How to complete this task: Report the number of lines in these entries that contain "работу". Write only the number.

-=-=-

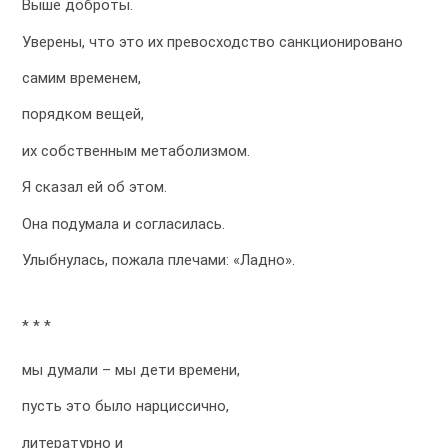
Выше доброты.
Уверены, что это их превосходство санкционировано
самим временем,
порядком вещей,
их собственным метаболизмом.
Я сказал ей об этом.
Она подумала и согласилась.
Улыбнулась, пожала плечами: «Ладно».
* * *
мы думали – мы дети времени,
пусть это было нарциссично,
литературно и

-=-=-

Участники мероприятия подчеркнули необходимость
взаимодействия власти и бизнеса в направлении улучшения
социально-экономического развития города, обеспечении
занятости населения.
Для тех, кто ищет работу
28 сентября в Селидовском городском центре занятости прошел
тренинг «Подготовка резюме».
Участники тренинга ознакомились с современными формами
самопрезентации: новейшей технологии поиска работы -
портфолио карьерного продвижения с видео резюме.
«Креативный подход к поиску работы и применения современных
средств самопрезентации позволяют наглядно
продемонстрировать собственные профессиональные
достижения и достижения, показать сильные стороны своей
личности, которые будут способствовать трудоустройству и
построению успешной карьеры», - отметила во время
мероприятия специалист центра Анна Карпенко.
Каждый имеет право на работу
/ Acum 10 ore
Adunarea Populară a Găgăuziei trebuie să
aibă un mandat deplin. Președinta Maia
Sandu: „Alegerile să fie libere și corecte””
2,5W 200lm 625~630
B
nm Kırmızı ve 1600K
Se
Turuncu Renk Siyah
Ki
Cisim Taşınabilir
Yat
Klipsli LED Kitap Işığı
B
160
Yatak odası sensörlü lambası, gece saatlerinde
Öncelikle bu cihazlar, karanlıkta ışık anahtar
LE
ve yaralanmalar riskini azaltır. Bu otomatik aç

-=-=-

Solution: 2